11.01.2004

Hammerhead (aka "Pimpin' Ain't Easy")

Saturday night was our long-awaited Pimps and Hoes party.

By the way, how do you spell "hoes"? Is it H-O-E-S? H-O-S? H-O-S-E? Since ho is short for whore, should it be W-H-O? Tonight, we'll settle on hoes with an E.

Where was I? Oh, yeah. The party. Thank God we only host something that epic once a year.

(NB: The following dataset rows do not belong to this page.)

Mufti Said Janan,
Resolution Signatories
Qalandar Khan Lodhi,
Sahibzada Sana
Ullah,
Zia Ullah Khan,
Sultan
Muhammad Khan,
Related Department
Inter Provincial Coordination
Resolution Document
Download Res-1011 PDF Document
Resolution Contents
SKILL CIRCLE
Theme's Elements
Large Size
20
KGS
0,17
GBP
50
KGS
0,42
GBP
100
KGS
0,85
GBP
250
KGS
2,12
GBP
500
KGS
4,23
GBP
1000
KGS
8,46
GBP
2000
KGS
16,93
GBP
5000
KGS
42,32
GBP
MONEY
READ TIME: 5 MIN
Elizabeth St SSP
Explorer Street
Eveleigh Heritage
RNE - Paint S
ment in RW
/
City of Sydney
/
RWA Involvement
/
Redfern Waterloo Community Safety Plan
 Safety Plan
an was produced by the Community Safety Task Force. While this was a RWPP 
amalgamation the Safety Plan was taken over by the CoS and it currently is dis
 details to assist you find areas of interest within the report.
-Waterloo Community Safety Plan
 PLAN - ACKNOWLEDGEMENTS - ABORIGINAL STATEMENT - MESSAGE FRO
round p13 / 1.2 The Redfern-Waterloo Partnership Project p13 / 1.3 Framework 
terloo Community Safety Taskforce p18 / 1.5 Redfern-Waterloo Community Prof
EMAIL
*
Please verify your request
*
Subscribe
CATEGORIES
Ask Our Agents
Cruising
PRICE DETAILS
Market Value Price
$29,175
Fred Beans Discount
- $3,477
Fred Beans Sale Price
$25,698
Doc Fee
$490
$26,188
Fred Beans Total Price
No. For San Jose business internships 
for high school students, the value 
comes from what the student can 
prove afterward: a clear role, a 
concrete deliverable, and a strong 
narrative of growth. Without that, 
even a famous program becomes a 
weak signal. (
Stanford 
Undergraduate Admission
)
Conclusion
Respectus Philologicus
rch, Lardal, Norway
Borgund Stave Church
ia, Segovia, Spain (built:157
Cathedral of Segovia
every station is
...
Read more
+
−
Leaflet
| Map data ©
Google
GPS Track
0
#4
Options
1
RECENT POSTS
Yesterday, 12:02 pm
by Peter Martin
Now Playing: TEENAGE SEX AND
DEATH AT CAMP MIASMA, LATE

Which is a lie. This is actually our second epic party of the year. In February, I turned 30, so my wife and I decided it would be fun to host a 30th Birthday Bash. I also called for it to be a toga party. Really, I was hoping a lot of chicks would show up in togas. In the end it was me and three other guys in togas (Hozay, Frodo, and Travis Vo), which was a bit of a disappointment.

For that party, I got two kegs of beer from Rock Bottom Brewery. A friend of a friend manages the local installment of that fine establishment, so we got a good deal. Now, given that 60 or more of my closest friends had intimated that they'd be celebrating my 30th birthday with me, that should have been just enough. But the turn-out didn't reach expected levels, and I ended up having over a keg worth of beer left in the end.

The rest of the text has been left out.